From Eddie Izzard, the British stand-up comedian and sketch artist, we have come to expect funny: some Tim Curry with politics, some Robin Williams with a mean streak, and some bending of genders. Onstage all by himself, he is funny till it hurts. But The Riches isn’t funny, nor does it especially aspire to be. Instead, The Riches reminds us that Izzard has been onstage with other people, too—in David Mamet’s The Cryptogram, for instance, and Peter Nichols’s A Day in the Death of Joe Egg. There is a menace in his madness, and it shows up here in his Wayne Malloy, a so-called traveler trolling the Louisiana outback along with his cunning family in their butt-ugly RV, looking for “buffers” to sucker. Neither is Minnie Driver, as his drug-addicted wife, Dahlia, playing for laughs.
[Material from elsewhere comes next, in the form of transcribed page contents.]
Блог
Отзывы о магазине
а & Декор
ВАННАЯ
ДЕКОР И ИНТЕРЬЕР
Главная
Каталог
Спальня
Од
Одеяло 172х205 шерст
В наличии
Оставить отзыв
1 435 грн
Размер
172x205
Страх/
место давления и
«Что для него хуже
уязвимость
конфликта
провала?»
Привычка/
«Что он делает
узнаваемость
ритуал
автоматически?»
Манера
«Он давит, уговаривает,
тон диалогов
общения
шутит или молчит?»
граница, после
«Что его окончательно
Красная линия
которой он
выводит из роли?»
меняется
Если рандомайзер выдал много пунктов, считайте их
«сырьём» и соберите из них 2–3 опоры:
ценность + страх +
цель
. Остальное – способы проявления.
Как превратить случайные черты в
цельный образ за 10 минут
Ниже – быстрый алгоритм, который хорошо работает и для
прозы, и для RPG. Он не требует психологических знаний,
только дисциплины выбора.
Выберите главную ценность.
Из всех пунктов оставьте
Nor have their kids—sullen 17-year-old Cael (Noel Fisher), smoldering 16-year-old Di Di (Shannon Woodward), and cross-dressing prepubescent Sam (Aidan Mitchell)—ever heard of cute.
Travelers are Irish gypsies, on the road with a fiddle. “Buffers” are ordinary, law-abiding, middle-class stay-at-homes, ripe for plucking. In the first hour of the new FX series, the vagabond Malloys graduate from stealing wallets at a high-school reunion they’ve crashed, to stealing the family bank after their fellow travelers arrange a marriage that would trap Di Di in a “culture of nothing” forever, to stealing the American Dream itself by stealing the identities of a family of suburban buffers who perish in an auto accident for which the Malloys are partially responsible. There is slapstick along the way, of course, but it tends to be surprisingly violent. And in spite of everything you might have heard on The Beverly Hillbillies, upward mobility doesn’t lend itself to hilarity.
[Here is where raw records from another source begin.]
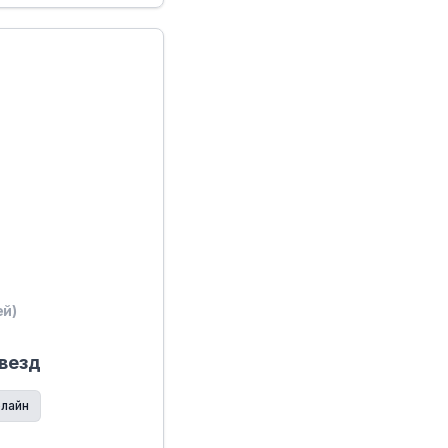
ей)
звезд
лайн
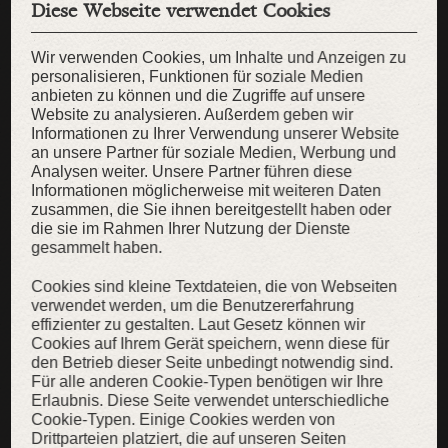
Diese Webseite verwendet Cookies
Wir verwenden Cookies, um Inhalte und Anzeigen zu
personalisieren, Funktionen für soziale Medien
anbieten zu können und die Zugriffe auf unsere
Website zu analysieren. Außerdem geben wir
Informationen zu Ihrer Verwendung unserer Website
an unsere Partner für soziale Medien, Werbung und
Analysen weiter. Unsere Partner führen diese
Informationen möglicherweise mit weiteren Daten
zusammen, die Sie ihnen bereitgestellt haben oder
die sie im Rahmen Ihrer Nutzung der Dienste
gesammelt haben.
Cookies sind kleine Textdateien, die von Webseiten
verwendet werden, um die Benutzererfahrung
effizienter zu gestalten. Laut Gesetz können wir
Cookies auf Ihrem Gerät speichern, wenn diese für
den Betrieb dieser Seite unbedingt notwendig sind.
Langes Unterkleid „Ellette”
Für alle anderen Cookie-Typen benötigen wir Ihre
Untertunika aus Bomull-Lin mit Zöpfen
Erlaubnis. Diese Seite verwendet unterschiedliche
Cookie-Typen. Einige Cookies werden von
139,00 €
109,00 €
Drittparteien platziert, die auf unseren Seiten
“What if I like it?” asks Dahlia, in the second episode, about their new house in a suburb zoned against RVs. After all, in her girlhood she had always wanted to go to a prom. But does this mean that she and Wayne, having sex, will need to “fake it like a buffer”? Cael likes computers, Di Di likes the boy next door, and Sam likes the swimming pool. Wayne finds that his flair for flimflam helps him with such tricky anthropological, religious, and erotic rites as playing golf and practicing law. Yes, vengeful travelers are out there looking for them and some woman keeps calling on the stolen cell phone late at night. And yet, disguised as “Doug,” all Wayne has to do is lie a lot, like everybody else. A nutcracker businessman (Gregg Henry) who hires him, after a game of Russian roulette, articulates this ethic: “You’re a sick mother, Doug—and I like that in a liar.” Meanwhile, Dahlia, who’s trying to follow her bliss but could really use a fix, gets in a scuffle with a busybody neighbor, a molasses-sappy southern belle whose prosthetic arm comes off as if she were a real-life Barbie.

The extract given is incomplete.